INFORMATION PROVIDED below:

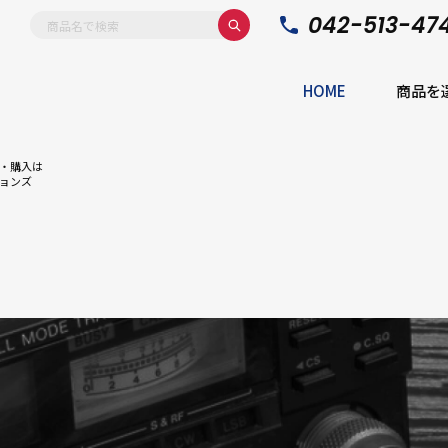
042-513-47
HOME
商品を
・購入は
ョンズ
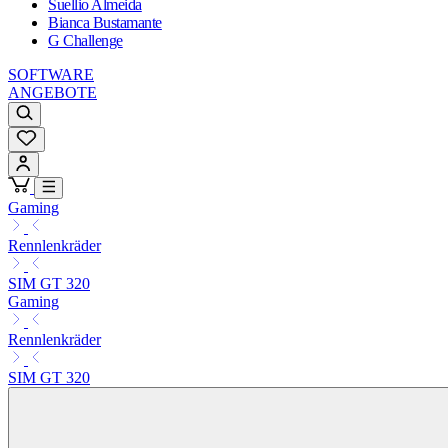
Suellio Almeida
Bianca Bustamante
G Challenge
SOFTWARE
ANGEBOTE
Gaming
Rennlenkräder
SIM GT 320
Gaming
Rennlenkräder
SIM GT 320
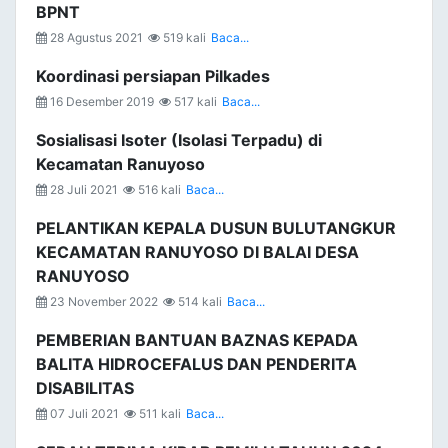
BPNT
28 Agustus 2021
519 kali
Baca...
Koordinasi persiapan Pilkades
16 Desember 2019
517 kali
Baca...
Sosialisasi Isoter (Isolasi Terpadu) di
Kecamatan Ranuyoso
28 Juli 2021
516 kali
Baca...
PELANTIKAN KEPALA DUSUN BULUTANGKUR
KECAMATAN RANUYOSO DI BALAI DESA
RANUYOSO
23 November 2022
514 kali
Baca...
PEMBERIAN BANTUAN BAZNAS KEPADA
BALITA HIDROCEFALUS DAN PENDERITA
DISABILITAS
07 Juli 2021
511 kali
Baca...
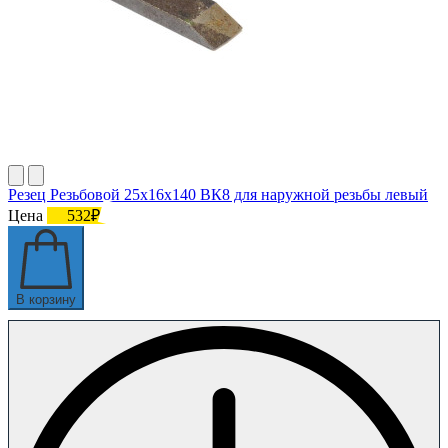
Резец Резьбовой 25х16х140 ВК8 для наружной резьбы левый
Цена
532₽
В корзину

End of INFORMATION PROVIDED.

- _PROBLEM STATEMENT_
Retype the lines exactly as they appear, beginning with the line that contains "16 Desember 2019" and ending with the final line of the entries, and omit the pictures.

- _TASK SOLUTION_
16 Desember 2019
517 kali
Baca...
Sosialisasi Isoter (Isolasi Terpadu) di
Kecamatan Ranuyoso
28 Juli 2021
516 kali
Baca...
PELANTIKAN KEPALA DUSUN BULUTANGKUR
KECAMATAN RANUYOSO DI BALAI DESA
RANUYOSO
23 November 2022
514 kali
Baca...
PEMBERIAN BANTUAN BAZNAS KEPADA
BALITA HIDROCEFALUS DAN PENDERITA
DISABILITAS
07 Juli 2021
511 kali
Baca...
Резец Резьбовой 25х16х140 ВК8 для наружной резьбы левый
Цена
532₽
В корзину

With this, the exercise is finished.